• [About this exercise]:
Output the whole listing exactly, except for the pictures in it.

• [Given data]:
● ● ●

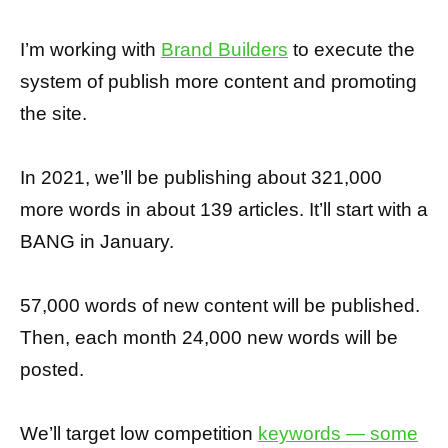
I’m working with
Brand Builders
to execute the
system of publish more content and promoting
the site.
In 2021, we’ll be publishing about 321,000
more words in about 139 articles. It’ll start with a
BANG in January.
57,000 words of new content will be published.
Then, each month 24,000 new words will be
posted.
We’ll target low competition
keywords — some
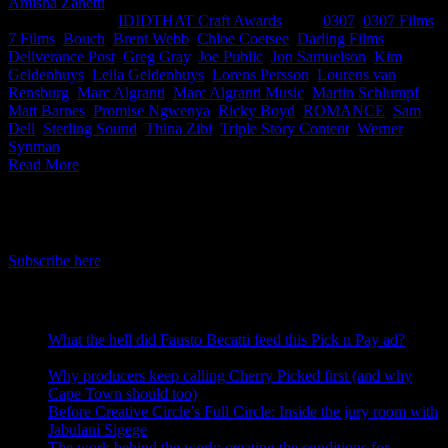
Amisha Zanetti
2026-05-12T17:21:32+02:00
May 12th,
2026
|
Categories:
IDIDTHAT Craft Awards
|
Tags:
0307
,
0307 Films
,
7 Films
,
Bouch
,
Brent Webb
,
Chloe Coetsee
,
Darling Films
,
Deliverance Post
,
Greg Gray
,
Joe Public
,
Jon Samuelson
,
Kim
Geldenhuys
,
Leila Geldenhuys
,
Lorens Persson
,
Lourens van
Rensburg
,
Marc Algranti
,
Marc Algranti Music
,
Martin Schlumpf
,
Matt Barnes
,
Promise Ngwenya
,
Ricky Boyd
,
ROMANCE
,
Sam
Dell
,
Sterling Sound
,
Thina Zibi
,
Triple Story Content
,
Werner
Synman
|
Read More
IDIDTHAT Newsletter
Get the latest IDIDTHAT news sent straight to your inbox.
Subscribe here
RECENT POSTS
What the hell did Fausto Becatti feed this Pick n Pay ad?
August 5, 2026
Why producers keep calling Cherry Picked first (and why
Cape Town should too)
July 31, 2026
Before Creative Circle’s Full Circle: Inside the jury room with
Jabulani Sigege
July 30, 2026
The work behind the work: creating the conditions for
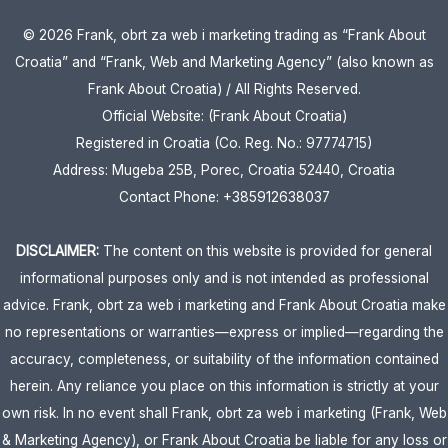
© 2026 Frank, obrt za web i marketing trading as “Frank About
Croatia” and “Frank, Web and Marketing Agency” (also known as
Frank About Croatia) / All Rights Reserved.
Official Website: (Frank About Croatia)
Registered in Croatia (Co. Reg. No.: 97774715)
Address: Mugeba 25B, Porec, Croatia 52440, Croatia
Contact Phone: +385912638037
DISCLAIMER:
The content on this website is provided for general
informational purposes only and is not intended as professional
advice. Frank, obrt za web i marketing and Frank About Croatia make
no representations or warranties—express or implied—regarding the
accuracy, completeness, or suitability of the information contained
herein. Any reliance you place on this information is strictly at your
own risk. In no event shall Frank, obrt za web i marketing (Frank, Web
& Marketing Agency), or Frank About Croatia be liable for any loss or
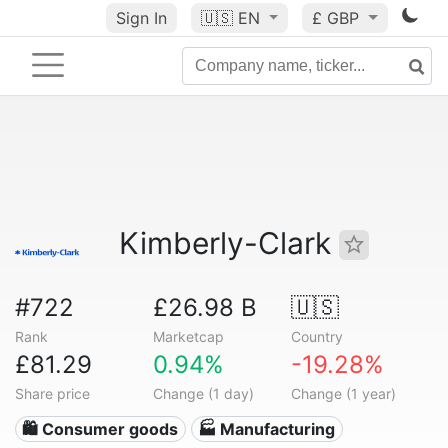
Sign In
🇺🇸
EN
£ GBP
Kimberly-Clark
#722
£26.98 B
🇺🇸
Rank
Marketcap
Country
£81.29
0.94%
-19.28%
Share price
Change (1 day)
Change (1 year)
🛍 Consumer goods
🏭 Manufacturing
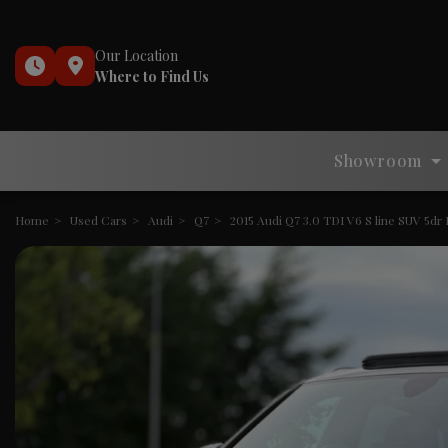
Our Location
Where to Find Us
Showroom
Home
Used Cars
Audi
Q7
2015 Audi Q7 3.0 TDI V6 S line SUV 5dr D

● ● ●

• [Expected output]:
I’m working with
Brand Builders
to execute the
system of publish more content and promoting
the site.
In 2021, we’ll be publishing about 321,000
more words in about 139 articles. It’ll start with a
BANG in January.
57,000 words of new content will be published.
Then, each month 24,000 new words will be
posted.
We’ll target low competition
keywords — some
Amisha Zanetti
2026-05-12T17:21:32+02:00
May 12th,
2026
|
Categories:
IDIDTHAT Craft Awards
|
Tags:
0307
,
0307 Films
,
7 Films
,
Bouch
,
Brent Webb
,
Chloe Coetsee
,
Darling Films
,
Deliverance Post
,
Greg Gray
,
Joe Public
,
Jon Samuelson
,
Kim
Geldenhuys
,
Leila Geldenhuys
,
Lorens Persson
,
Lourens van
Rensburg
,
Marc Algranti
,
Marc Algranti Music
,
Martin Schlumpf
,
Matt Barnes
,
Promise Ngwenya
,
Ricky Boyd
,
ROMANCE
,
Sam
Dell
,
Sterling Sound
,
Thina Zibi
,
Triple Story Content
,
Werner
Synman
|
Read More
IDIDTHAT Newsletter
Get the latest IDIDTHAT news sent straight to your inbox.
Subscribe here
RECENT POSTS
What the hell did Fausto Becatti feed this Pick n Pay ad?
August 5, 2026
Why producers keep calling Cherry Picked first (and why
Cape Town should too)
July 31, 2026
Before Creative Circle’s Full Circle: Inside the jury room with
Jabulani Sigege
July 30, 2026
The work behind the work: creating the conditions for
© 2026 Frank, obrt za web i marketing trading as “Frank About
Croatia” and “Frank, Web and Marketing Agency” (also known as
Frank About Croatia) / All Rights Reserved.
Official Website: (Frank About Croatia)
Registered in Croatia (Co. Reg. No.: 97774715)
Address: Mugeba 25B, Porec, Croatia 52440, Croatia
Contact Phone: +385912638037
DISCLAIMER:
The content on this website is provided for general
informational purposes only and is not intended as professional
advice. Frank, obrt za web i marketing and Frank About Croatia make
no representations or warranties—express or implied—regarding the
accuracy, completeness, or suitability of the information contained
herein. Any reliance you place on this information is strictly at your
own risk. In no event shall Frank, obrt za web i marketing (Frank, Web
& Marketing Agency), or Frank About Croatia be liable for any loss or
Sign In
🇺🇸
EN
£ GBP
Kimberly-Clark
#722
£26.98 B
🇺🇸
Rank
Marketcap
Country
£81.29
0.94%
-19.28%
Share price
Change (1 day)
Change (1 year)
🛍 Consumer goods
🏭 Manufacturing
Our Location
Where to Find Us
Showroom
Home
Used Cars
Audi
Q7
2015 Audi Q7 3.0 TDI V6 S line SUV 5dr D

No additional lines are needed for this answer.